En français, en anglais et parfois dans les deux langues, il y a un jeu permanent avec les mots et toujours son humour de joyeux ogre. Le verbe "aimer" devient le verbe "amourer", et on comprend bien ce qu’il y a derrière. "On écrit de la musique, mais la poésie ou une chanson, c’est fait pour être dit avec la voix, le corps, le physique. Les mots, c’est une matière. On est toujours en train de sculpter quelque chose. Même quand on chante le même morceau depuis 25/30 ans, comme Ginette, on le recrée tout le temps. C’est une autre Ginette à chaque fois, sinon, on se fait chier", constate-t-il.

Collaboration avec Édith Fambuena

Le principal changement a été apporté par la présence d’Edith Fambuena, qui a produit ce disque. Connue pour sa collaboration avec Alain Bashung et une pléiade d’artistes (Étienne Daho, Jacques Higelin, Zazie…), la dame a travaillé sur le premier album solo de Christian Olivier, On/Off, avant d’embarquer pour cette aventure collective.

"Pour moi, il y a huit Têtes Raides qui ont joué, mais avec Édith, on était neuf. Elle est vraiment dans l’album, dans sa gestation, et dans l’envie de proposer quelque chose de nouveau. On a une culture qui est proche. Il n’y a pas de barrière entre l’acoustique et l’électronique, on s’en fout", explique Christian Olivier.
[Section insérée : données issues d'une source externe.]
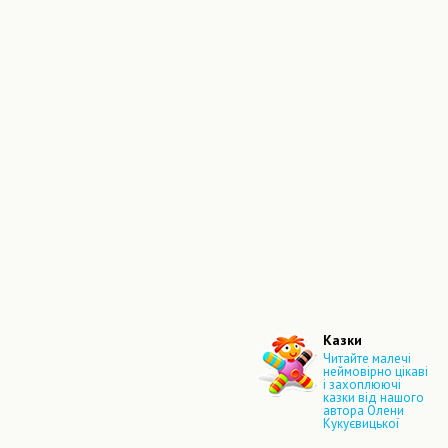
Казки
Читайте малечі
неймовірно цікаві
і захоплюючі
казки від нашого
автора Олени
Кукуєвицької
Ayant trouvé un autre équilibre, le groupe signe un retour de haute volée. "C’est du film à un endroit. Il y a l’aspect cinématographique qui est là dans cet album", note Christian Olivier. Alors que la tournée des Têtes Raides a repris tambour battant, le chanteur a embarqué Édith Fambuena dans une nouvelle création qui aboutira à l’automne et en début d’année prochaine à un spectacle autour de la poésie de la révolution russe de 1917, pour lequel il s’est plongé dans des textes de Vladimir Maïakovski, Marina Tsvetaïeva, Alexandre Blok, Daniil Harms, Ossip Mandelstam, etc.

"La liberté dans mon travail, c’est de continuer à faire mes propositions telles que j’ai envie de les faire et pas comme on me les impose", assure Christian Olivier. Sûr que 35 ans après ses débuts, les Têtes Raides et son créateur n’ont pas fini de faire des "bing", des "bang", des "boum", et de repartir au front avec des chansons.